Under this law any words that are likely to disturb the internal peace and government of the country constitute seditious libel. The tests to determine whether words constitute a seditious libel are:

- Do they bring the sovereign or her family into hatred or contempt?
- Do they bring the government and Constitution of the United Kingdom into hatred or contempt?
- Do they bring either House of Parliament, or the administration of justice, into hatred or contempt?
- Do they excite British subjects to attempt, otherwise than by  lawful means, the alteration of any matter in Church or State by law established?

Slander

The most obvious difference between libel and slander is that libel is in some permanent form, while slander is spoken or in some other transient form. The exceptions are:

- A defamatory statement broadcast on radio or television, or in a cable programme, which by the Broadcasting Act 1990 is treated as libel
- A defamatory statement in a public performance of a play, by virtue of the Theatres Act 1968

In slander, as with libel, there must be publication to a third person for a statement to become actionable.
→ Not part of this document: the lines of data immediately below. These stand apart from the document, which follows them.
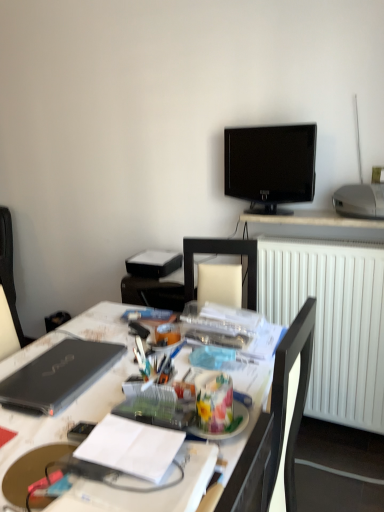 Question: Are dark gray fabric computer chair at left and black glossy tv at upper center far apart?

Choices:
 (A) no
 (B) yes

Answer: (B)

Question: From a real-world perspective, is dark gray fabric computer chair at left physically below black glossy tv at upper center?

Choices:
 (A) no
 (B) yes

Answer: (B)

Question: Is dark gray fabric computer chair at left oriented towards black glossy tv at upper center?

Choices:
 (A) no
 (B) yes

Answer: (A)

Question: Is the position of dark gray fabric computer chair at left less distant than that of black glossy tv at upper center?

Choices:
 (A) no
 (B) yes

Answer: (A)

Question: From the image's perspective, does dark gray fabric computer chair at left appear lower than black glossy tv at upper center?

Choices:
 (A) yes
 (B) no

Answer: (A)

Question: Relative to translucent plastic container at center, is silver metallic projector at upper right in front or behind?

Choices:
 (A) behind
 (B) front

Answer: (A)

Question: Is silver metallic projector at upper right inside or outside of translucent plastic container at center?

Choices:
 (A) outside
 (B) inside

Answer: (A)

Question: From the image's perspective, relative to translucent plastic container at center, is silver metallic projector at upper right above or below?

Choices:
 (A) below
 (B) above

Answer: (B)

Question: Considering the relative positions of silver metallic projector at upper right and translucent plastic container at center in the image provided, is silver metallic projector at upper right to the left or to the right of translucent plastic container at center?

Choices:
 (A) left
 (B) right

Answer: (B)

Question: Is translucent plastic container at center to the left or to the right of white paper notebook at center in the image?

Choices:
 (A) right
 (B) left

Answer: (A)

Question: From their relative heights in the image, would you say translucent plastic container at center is taller or shorter than white paper notebook at center?

Choices:
 (A) tall
 (B) short

Answer: (A)

Question: In the image, is translucent plastic container at center positioned in front of or behind white paper notebook at center?

Choices:
 (A) behind
 (B) front

Answer: (A)

Question: From a real-world perspective, is translucent plastic container at center positioned above or below white paper notebook at center?

Choices:
 (A) above
 (B) below

Answer: (A)

Question: From a real-world perspective, is translucent plastic container at center positioned above or below black matte laptop at left?

Choices:
 (A) above
 (B) below

Answer: (A)

Question: Is translucent plastic container at center taller or shorter than black matte laptop at left?

Choices:
 (A) short
 (B) tall

Answer: (B) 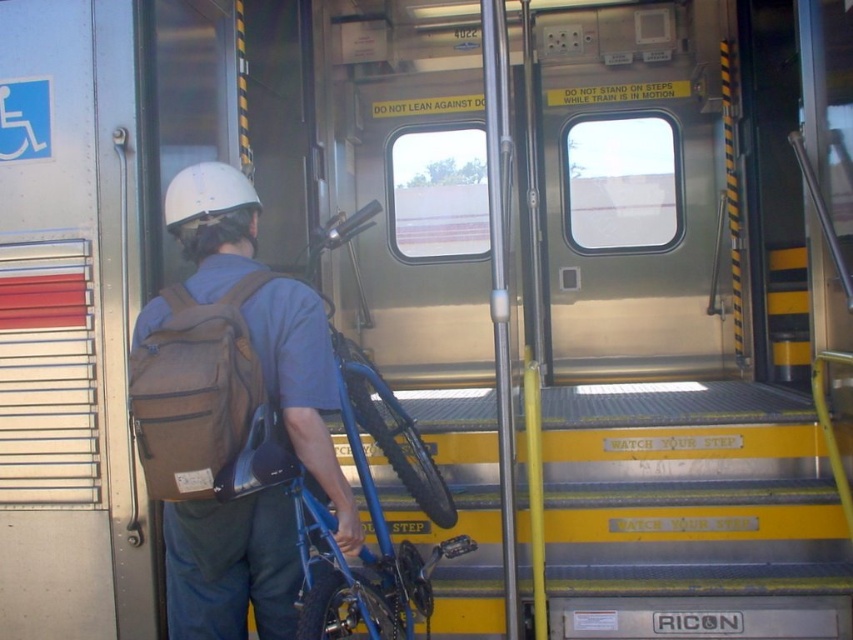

There is one further difference between libel and slander. Whereas actual damage will be presumed in a libel action, it must be proved affirmatively by the claimant in a slander action, except in four cases:

- Any imputation that an individual has committed a crime punishable by death or imprisonment
- Any imputation that an individual is suffering from certain contagious or objectionable diseases, such as venereal disease or leprosy: the test is whether the nature of the disease would cause the person to be shunned or avoided
- Any imputation of unchastity in a woman
- Any statement calculated to disparage an individual in his office, profession, calling, trade, or business.